*Work order*:
Using the data that follows, say how many lines contain the word "рисков", giving the number by itself.

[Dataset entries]
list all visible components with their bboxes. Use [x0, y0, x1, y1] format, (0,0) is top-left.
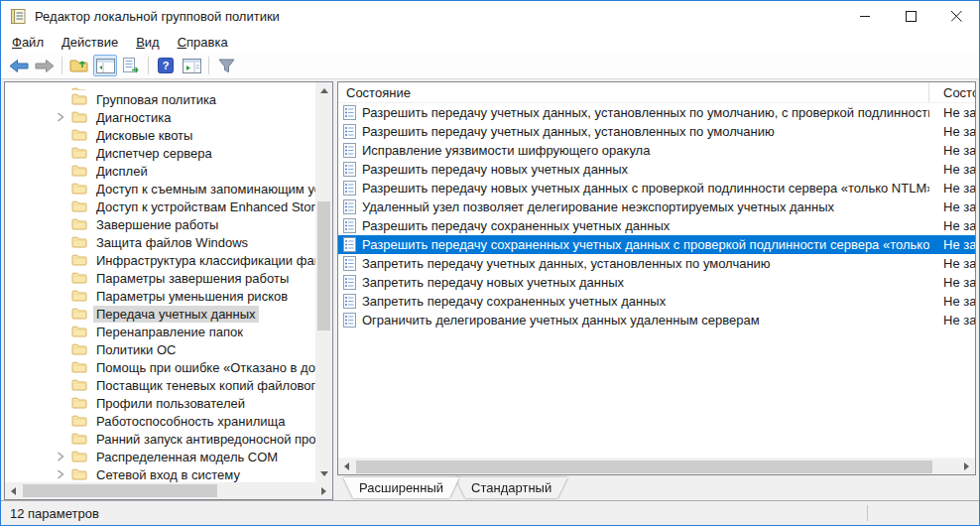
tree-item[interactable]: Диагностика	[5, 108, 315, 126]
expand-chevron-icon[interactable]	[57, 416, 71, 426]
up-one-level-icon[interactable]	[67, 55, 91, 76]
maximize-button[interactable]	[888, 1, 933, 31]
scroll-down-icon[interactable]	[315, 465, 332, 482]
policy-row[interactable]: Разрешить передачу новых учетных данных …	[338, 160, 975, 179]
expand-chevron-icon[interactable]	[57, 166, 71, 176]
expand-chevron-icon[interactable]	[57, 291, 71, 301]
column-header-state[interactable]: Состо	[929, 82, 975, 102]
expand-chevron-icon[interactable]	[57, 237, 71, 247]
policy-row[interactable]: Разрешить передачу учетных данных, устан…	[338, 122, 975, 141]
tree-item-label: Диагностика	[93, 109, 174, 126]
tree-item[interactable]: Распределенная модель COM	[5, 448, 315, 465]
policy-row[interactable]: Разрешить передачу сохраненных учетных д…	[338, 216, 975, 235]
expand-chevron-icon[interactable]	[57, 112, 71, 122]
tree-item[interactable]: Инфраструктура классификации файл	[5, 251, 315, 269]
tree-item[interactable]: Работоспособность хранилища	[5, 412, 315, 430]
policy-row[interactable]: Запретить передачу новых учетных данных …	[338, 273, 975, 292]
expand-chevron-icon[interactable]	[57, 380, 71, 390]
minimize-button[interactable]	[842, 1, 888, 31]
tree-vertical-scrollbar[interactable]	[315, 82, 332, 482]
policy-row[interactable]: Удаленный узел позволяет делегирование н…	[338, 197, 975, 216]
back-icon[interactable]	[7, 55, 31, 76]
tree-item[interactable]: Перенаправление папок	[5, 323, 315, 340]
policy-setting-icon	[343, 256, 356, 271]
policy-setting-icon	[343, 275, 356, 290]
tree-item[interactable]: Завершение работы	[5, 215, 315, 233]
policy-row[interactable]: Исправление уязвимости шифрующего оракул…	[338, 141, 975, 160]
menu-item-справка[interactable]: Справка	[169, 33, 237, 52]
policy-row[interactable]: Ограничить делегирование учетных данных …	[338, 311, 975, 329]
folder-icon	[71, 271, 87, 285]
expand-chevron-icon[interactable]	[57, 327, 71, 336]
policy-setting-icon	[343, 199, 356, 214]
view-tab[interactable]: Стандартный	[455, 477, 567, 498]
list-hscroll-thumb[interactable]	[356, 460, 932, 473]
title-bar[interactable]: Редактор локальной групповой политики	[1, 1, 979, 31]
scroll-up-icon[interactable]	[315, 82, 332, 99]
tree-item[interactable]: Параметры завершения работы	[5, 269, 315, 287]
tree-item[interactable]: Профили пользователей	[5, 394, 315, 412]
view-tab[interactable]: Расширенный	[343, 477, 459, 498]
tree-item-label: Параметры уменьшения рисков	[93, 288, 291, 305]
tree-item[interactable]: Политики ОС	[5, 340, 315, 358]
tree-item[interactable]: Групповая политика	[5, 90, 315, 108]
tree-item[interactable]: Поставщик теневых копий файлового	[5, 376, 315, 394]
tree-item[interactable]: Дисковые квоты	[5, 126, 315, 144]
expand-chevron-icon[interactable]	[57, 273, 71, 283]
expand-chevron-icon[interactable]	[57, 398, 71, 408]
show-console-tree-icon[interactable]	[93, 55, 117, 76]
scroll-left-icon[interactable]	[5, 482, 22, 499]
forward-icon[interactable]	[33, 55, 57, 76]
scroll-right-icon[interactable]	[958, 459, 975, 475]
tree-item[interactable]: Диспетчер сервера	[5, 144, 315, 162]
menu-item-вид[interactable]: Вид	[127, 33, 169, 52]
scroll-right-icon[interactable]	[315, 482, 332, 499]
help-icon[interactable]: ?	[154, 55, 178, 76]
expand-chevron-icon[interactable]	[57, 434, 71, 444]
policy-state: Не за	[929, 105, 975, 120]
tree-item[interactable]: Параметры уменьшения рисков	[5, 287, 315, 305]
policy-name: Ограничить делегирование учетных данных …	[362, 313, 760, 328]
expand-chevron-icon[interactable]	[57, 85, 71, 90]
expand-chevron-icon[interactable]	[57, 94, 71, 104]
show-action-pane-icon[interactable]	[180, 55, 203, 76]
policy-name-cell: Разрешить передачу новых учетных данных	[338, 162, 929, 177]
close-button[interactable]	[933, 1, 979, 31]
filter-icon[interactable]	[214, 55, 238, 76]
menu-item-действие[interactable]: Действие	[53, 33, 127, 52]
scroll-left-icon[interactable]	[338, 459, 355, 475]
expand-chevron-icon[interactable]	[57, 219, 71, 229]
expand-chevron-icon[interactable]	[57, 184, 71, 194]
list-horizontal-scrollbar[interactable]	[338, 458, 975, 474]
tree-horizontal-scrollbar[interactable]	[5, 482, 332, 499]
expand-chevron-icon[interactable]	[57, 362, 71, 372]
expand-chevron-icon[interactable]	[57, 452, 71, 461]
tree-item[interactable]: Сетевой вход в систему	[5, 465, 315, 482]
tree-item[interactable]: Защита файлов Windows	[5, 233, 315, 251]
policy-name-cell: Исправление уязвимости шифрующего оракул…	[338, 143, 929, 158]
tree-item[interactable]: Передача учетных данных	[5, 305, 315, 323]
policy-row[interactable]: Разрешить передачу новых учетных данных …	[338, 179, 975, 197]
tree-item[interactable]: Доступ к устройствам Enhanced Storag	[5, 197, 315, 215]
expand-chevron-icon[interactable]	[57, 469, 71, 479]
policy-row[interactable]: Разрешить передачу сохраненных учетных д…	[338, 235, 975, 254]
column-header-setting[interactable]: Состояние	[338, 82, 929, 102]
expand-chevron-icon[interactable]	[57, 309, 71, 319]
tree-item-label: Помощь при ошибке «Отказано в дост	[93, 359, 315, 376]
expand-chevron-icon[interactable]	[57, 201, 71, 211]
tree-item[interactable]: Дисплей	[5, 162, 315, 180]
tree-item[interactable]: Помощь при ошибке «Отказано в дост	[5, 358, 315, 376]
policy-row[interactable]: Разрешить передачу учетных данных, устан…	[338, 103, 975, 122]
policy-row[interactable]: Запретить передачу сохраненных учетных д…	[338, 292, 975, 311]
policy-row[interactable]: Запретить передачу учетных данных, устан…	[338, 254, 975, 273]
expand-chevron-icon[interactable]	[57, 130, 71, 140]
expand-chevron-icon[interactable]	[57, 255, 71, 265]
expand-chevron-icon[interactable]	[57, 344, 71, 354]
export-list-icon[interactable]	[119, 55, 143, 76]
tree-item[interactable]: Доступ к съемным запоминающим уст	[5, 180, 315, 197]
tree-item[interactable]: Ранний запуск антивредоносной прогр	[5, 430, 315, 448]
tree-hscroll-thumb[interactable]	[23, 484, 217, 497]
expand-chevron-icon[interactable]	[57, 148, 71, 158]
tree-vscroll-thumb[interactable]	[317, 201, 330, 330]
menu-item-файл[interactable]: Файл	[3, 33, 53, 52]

*Exercise answer*:
2